IFC and Central Bank of Yemen Conduct Workshops on Financial Leasing

In Washington:
Corrie Shanahan
Phone: +(202) 473 2258

In Amman
Murat Sultanov
Phone: + (962-6) 565-1183

In Cairo:

Egidio Germanetti
Phone: + (202)4619140

In Sana’a:

Bushra Nasr
Phone: + (967- 1) 413 708 / 710

Sana’a, 11 June 2006—The International Finance Corporation, the private sector arm of the World Bank Group, and the Central Bank of Yemen today organized two workshops on financial leasing. The Central Bank of Yemen and IFC’s technical assistance facility, the Private Enterprise Partnership for the Middle East and North Africa, are collaborating to promote financial leasing as a means to increase access to finance for small and medium enterprises in Yemen. The goal is to raise awareness of the opportunities created by an active financial leasing sector, as well as to strengthen the regulations related to leasing.

The workshops provided government officials and representatives from financial institutions with a review of key issues related to legal, tax, and accounting aspects of leasing in a local and international context.  The sessions covered international best practice and presented an analysis of the differences between leasing and other instruments of financing.

Leasing is an important source of medium- and long-term financing for companies in both developed and transition economies. An active leasing sector in Yemen will spur economic growth and job creation by increasing the productive sector’s ability to finance new investments.
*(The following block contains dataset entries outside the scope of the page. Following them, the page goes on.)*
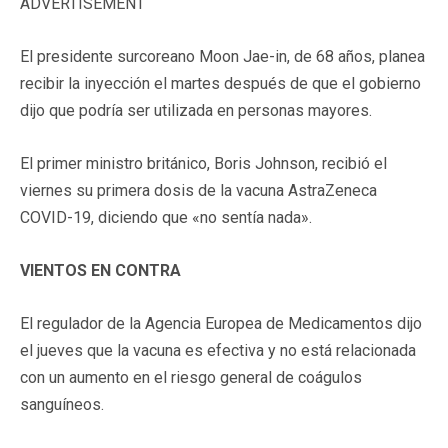
ADVERTISEMENT
El presidente surcoreano Moon Jae-in, de 68 años, planea
recibir la inyección el martes después de que el gobierno
dijo que podría ser utilizada en personas mayores.
El primer ministro británico, Boris Johnson, recibió el
viernes su primera dosis de la vacuna AstraZeneca
COVID-19, diciendo que «no sentía nada».
VIENTOS EN CONTRA
El regulador de la Agencia Europea de Medicamentos dijo
el jueves que la vacuna es efectiva y no está relacionada
con un aumento en el riesgo general de coágulos
sanguíneos.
IFC’s PEP-MENA manages the leasing development program as part of its strategy to strengthen local financial markets. The program is active in Afghanistan, Jordan, and Yemen and is expected to expand to other countries in the region.
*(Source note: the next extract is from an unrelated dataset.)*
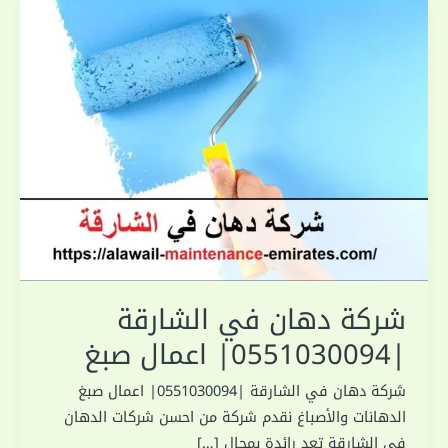
شركة دهان في الشارقة
|0551030094| اعمال صبغ
شركة دهان في الشارقة |0551030094| اعمال صبغ
الدهانات والأصباغ نقدم شركة من احسن شركات الدهان
فى الشارقة تعد رائدة بمجال […]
PEP-MENA is IFC’s technical assistance facility that supports private sector development in the Middle East and North Africa. It focuses on improving the business enabling and regulatory environment; strengthening the financial sector; promoting the growth of small and medium enterprises and their support services, such as business organizations and consulting firms; helping restructure and privatize state-owned enterprises; and developing viable private sector and public-private partnership projects, especially in infrastructure.

The International Finance Corporation is the private sector arm of the World Bank Group and is headquartered in Washington, D.C.  IFC coordinates its activities with the other institutions of the World Bank Group but is legally and financially independent.  Its 178 member countries provide its share capital and collectively determine its policies.

The mission of IFC is to promote sustainable private sector investment in developing and transition countries, helping to reduce poverty and improve people’s lives. IFC finances private sector investments in the developing world, mobilizes capital in the international financial markets, helps clients improve social and environmental sustainability, and provides technical assistance and advice to governments and businesses. From its founding in 1956 through FY05, IFC has committed more than $49 billion of its own funds and arranged $24 billion in syndications for 3,319 companies in 140 developing countries. IFC’s worldwide committed portfolio as of FY05 was $19.3 billion for its own account and $5.3 billion held for participants in loan syndications.